O fascismo que entranhou-se no Brasil nos últimos anos odeia mulheres. E nós sabemos disso. Ele não nos deixou quietas em casa, lavando nossas roupas sujas. Tivemos que nos manter mobilizadas nas ruas, desde o histórico “Ele Não”, até mesmo no resultado apertado das eleições presidenciais de 2022, onde nós fizemos a diferença.
O que observamos com preocupação é que o fascismo sofreu essa pequena derrota nas eleições presidenciais de 2022 e ele detesta perder. Afinal, que fique explícito entre nós, a democracia não acabou com o fascismo. É notória a necessidade de enraizar-se no judiciário, no parlamento, nas escolas, nas igrejas. Ele precisa se perpetuar de qualquer maneira. A falsa moral é sempre boa companhia dele e serve de boa ignição para seu sistema de ódio.
Artur Lira e CIA pensaram em cacifar essa Lei já pouco cumprida. Diminuindo o direito ao aborto legal para 22 semanas de gestação. Tratando o assunto como óbvio, de pleno acordo com a sociedade onde pátria, moral e família estão acima de tudo. Acredito que a reação contrária, rápida e contundente das mulheres organizadas, não era algo que tropa e CIA contavam.
E aqui vou lhes contar um segredo que eles não sabiam: violência contra meninas, uma unanimidade brasileira. Ouso dizer que todas nós lembramos de alguma violência sexual sofrida na infância. Se não foi diretamente no nosso corpo, foi de uma irmã, de uma prima, de uma vizinha, fazendo com que nos sintamos culpadas ou feridas. Se não foi comigo, poderia ter sido. Sempre ali, dentro do ambiente doméstico, com pessoas de “confiança”, de forma sorrateira a violência sexual é convivida, e negada.

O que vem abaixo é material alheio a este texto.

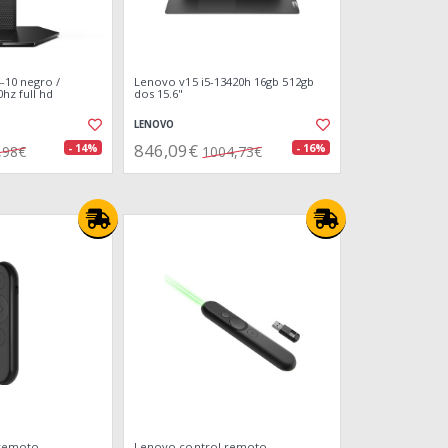
-10 negro /
Lenovo v15 i5-13420h 16gb 512gb
hz full hd
dos 15.6"
LENOVO
846,09€
- 14%
- 16%
,98€
1004,73€
 remoto
Lenovo control remoto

Todas nos sentimos culpadas de alguma forma por sermos vítimas. Guardamos o silêncio dessas dores e transformamos em luta sempre que vemos sinais dela se perpetuar ou se voltar para nossas meninas. Não é fácil admitir que já silenciamos violências, é um processo doloroso, angustiante, com nó na garganta. Mas a ameaça de perpetuação dessa violência é reagida com essa força veloz que vimos nos últimos dias e não só por mulheres politicamente ativas. A tentativa de retrocesso coloca em voga de fato outro assunto: a cultura do estupro. Essa sim, precisa de leis que a combatam, precisa de urgência e é uma cicatriz profunda na sociedade brasileira.
Não contavam com a força das nossas dores. Sigamos, atentas, juntas e fortes, combater ao fascismo é fundamental para nossa paz.
*Bárbara Bezerra é diretora do Sindipetro NF e coordenadora do Coletivo de Mulheres Petroleiras.